We’re already familiar with supernovae — those bright flashes that mark a dying star in the night sky. Neutron stars are all that’s left of the star’s core once the explosion is over. The supernova also marks the end of the star’s ability to produce the fusion reaction that allows it to generate heat and light. Without that reaction, there is nothing to stop the core from collapsing. 

Over time, neutron stars get denser and denser, shrinking until they are around 20 km (12.5 miles) in diameter. That’s shorter than the distance of a half-marathon, but you wouldn’t want to try to run around on the surface of a neutron star. 

Collapsing Atoms

The gravitational pull of a neutron star is immense, more than 100 billion times what we experience here on Earth. Even if we could set foot on a neutron star, the crushing gravity would squish the human body flat in seconds. That isn’t the only thing getting crushed in a neutron star. 
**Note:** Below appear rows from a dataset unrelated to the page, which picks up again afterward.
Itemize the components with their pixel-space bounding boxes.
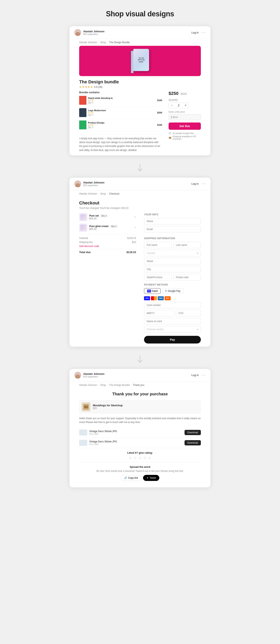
breadcrumb-home[interactable]: Alastair Johnson	[79, 41, 97, 44]
checkout-layout: Pure set Qty 1 $65.00 × Pure glow cream	[79, 213, 201, 344]
download-button-1[interactable]: Download	[184, 430, 201, 435]
email-field[interactable]	[144, 226, 201, 232]
discount-link[interactable]: Add discount code	[79, 245, 99, 248]
qty-decrease-button[interactable]: −	[171, 104, 173, 107]
meta-shipping: 📦 Shipping available in 65 countries	[169, 135, 201, 140]
fair-price-input-wrapper[interactable]: $	[169, 114, 201, 120]
cvc-field[interactable]	[176, 310, 201, 316]
city-field[interactable]	[144, 266, 201, 272]
svg-rect-1	[84, 406, 88, 408]
bundle-thumb-1	[79, 96, 86, 105]
street-field[interactable]	[144, 258, 201, 264]
screen2-store-info: Alastair Johnson 823 supporters	[83, 181, 104, 186]
fair-price-field[interactable]	[173, 116, 189, 119]
cart-item-info-2: Pure glow cream Qty 1 $65.00	[89, 225, 132, 230]
cart-item-1: Pure set Qty 1 $65.00 ×	[79, 213, 136, 221]
screen3-breadcrumb-current: Thank you	[133, 384, 144, 386]
screen1-header: Alastair Johnson 823 supporters Log in ·…	[69, 26, 211, 39]
price-section: $250 $400	[169, 91, 201, 96]
product-left: Bundle contains Stand while blending In …	[79, 91, 162, 152]
store-info: Alastair Johnson 823 supporters	[83, 30, 104, 35]
qty-control: − 2 +	[169, 102, 189, 108]
download-button-2[interactable]: Download	[184, 440, 201, 446]
first-name-field[interactable]	[144, 242, 172, 248]
qty-value: 2	[178, 104, 179, 107]
more-options-button[interactable]: ···	[201, 30, 206, 35]
billing-country-select[interactable]: Choose country	[144, 326, 201, 332]
screen2-breadcrumb-home[interactable]: Alastair Johnson	[79, 192, 97, 195]
get-this-button[interactable]: Get this	[169, 122, 201, 130]
payment-tab-gpay[interactable]: G Google Pay	[162, 288, 183, 294]
screen3-supporters: 823 supporters	[83, 376, 104, 378]
tweet-button[interactable]: ✕ Tweet	[143, 475, 159, 481]
bundle-item-qty-3: Qty: 1	[88, 126, 156, 128]
rate-star-3[interactable]: ☆	[138, 456, 142, 460]
card-tab-label: Card	[152, 290, 157, 292]
store-name: Alastair Johnson	[83, 30, 104, 33]
last-name-field[interactable]	[173, 242, 201, 248]
screen2-breadcrumb-shop[interactable]: Shop	[100, 192, 106, 195]
purchase-name: Mouldings for Sketchup	[93, 404, 198, 407]
country-select[interactable]: Country	[144, 250, 201, 256]
download-size-1: 531.13kb	[89, 433, 182, 435]
bundle-item-price-2: $200	[157, 112, 162, 114]
screen3-breadcrumb-product[interactable]: The Design Bundle	[109, 384, 130, 386]
cart-item-2: Pure glow cream Qty 1 $65.00 ×	[79, 224, 136, 232]
avatar-face	[75, 32, 80, 36]
thankyou-title: Thank you for your purchase	[79, 392, 201, 396]
spread-section: Spread the word Mr Alex Tech would love …	[79, 462, 201, 484]
screen3-breadcrumb: Alastair Johnson › Shop › The Design Bun…	[69, 382, 211, 388]
star-1: ★	[79, 85, 82, 88]
name-on-card-field[interactable]	[144, 318, 201, 324]
login-button[interactable]: Log in	[192, 31, 199, 34]
postal-field[interactable]	[173, 274, 201, 280]
breadcrumb-shop[interactable]: Shop	[100, 41, 106, 44]
cart-item-delete-2[interactable]: ×	[134, 226, 136, 230]
cart-item-qty-2: Qty 1	[110, 225, 118, 228]
screen2-breadcrumb: Alastair Johnson › Shop › Checkout	[69, 190, 211, 197]
screen2-login-button[interactable]: Log in	[192, 182, 199, 185]
bundle-thumb-3	[79, 120, 86, 129]
screen3-login-button[interactable]: Log in	[192, 374, 199, 376]
card-number-field[interactable]	[144, 302, 201, 308]
mm-yy-field[interactable]	[144, 310, 174, 316]
pay-button[interactable]: Pay	[144, 336, 201, 344]
copy-link-button[interactable]: 🔗 Copy link	[121, 475, 141, 481]
screen2-avatar-face	[75, 183, 80, 187]
total-label: Total due	[79, 251, 91, 254]
download-size-2: 531.13kb	[89, 443, 182, 446]
product-content: The Design bundle ★ ★ ★ ★ ★ 4.9 (36) Bun…	[69, 76, 211, 156]
screen3-more-button[interactable]: ···	[201, 373, 206, 377]
subtotal-row: Subtotal $109.23	[79, 237, 136, 240]
bundle-item-name-2: Logo Modernism	[88, 109, 156, 112]
amex-icon: AMEX	[158, 296, 164, 300]
rate-star-2[interactable]: ☆	[133, 456, 137, 460]
card-tab-icon: VISA	[147, 290, 151, 292]
rate-star-4[interactable]: ☆	[143, 456, 147, 460]
payment-tab-card[interactable]: VISA Card	[144, 288, 160, 294]
rate-star-5[interactable]: ☆	[148, 456, 151, 460]
mastercard-icon	[151, 296, 157, 300]
screen1-header-right: Log in ···	[192, 30, 206, 35]
thankyou-content: Thank you for your purchase Mouldings fo…	[69, 388, 211, 488]
screen3-header-left: Alastair Johnson 823 supporters	[74, 372, 104, 378]
bundle-label: Bundle contains	[79, 91, 162, 94]
state-field[interactable]	[144, 274, 172, 280]
screen2-more-button[interactable]: ···	[201, 182, 206, 186]
arrow-1	[0, 160, 280, 178]
store-supporters: 823 supporters	[83, 33, 104, 35]
name-row	[144, 242, 201, 248]
name-field[interactable]	[144, 218, 201, 224]
cart-item-delete-1[interactable]: ×	[134, 215, 136, 219]
bundle-item-rating-1: ★ 4.8	[88, 99, 156, 102]
qty-increase-button[interactable]: +	[185, 104, 186, 107]
checkout-left: Pure set Qty 1 $65.00 × Pure glow cream	[79, 213, 136, 255]
page-title-section: Shop visual designs	[0, 0, 280, 26]
screen3-breadcrumb-home[interactable]: Alastair Johnson	[79, 384, 97, 386]
rate-star-1[interactable]: ☆	[129, 456, 132, 460]
bundle-item-qty-2: Qty: 1	[88, 114, 156, 116]
screen3-breadcrumb-shop[interactable]: Shop	[100, 384, 106, 386]
cart-thumb-1	[79, 213, 87, 221]
screen3-store-info: Alastair Johnson 823 supporters	[83, 372, 104, 378]
card-icons: VISA AMEX DISC	[144, 296, 201, 300]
In most of the universe, atomic structure is fairly universal. Atoms contain protons, neutrons and varying numbers of electrons. The gravity in a neutron star is so strong that it breaks down these atomic bonds, causing protons and electrons to combine into neutrons. This process is also what gives the stars their name. Astronomers don’t know what the core of a neutron star might look like, but they suspect that it’s made up of a neutron superfluid.

One Teaspoon = 1 Billion Tons

These remnant stars are so incredibly dense that a tiny star only 20 km in diameter is roughly 1.4 times the mass of our Sun. If you could get close enough to take a teaspoon of that material, it would weigh more than 1 billion tons. 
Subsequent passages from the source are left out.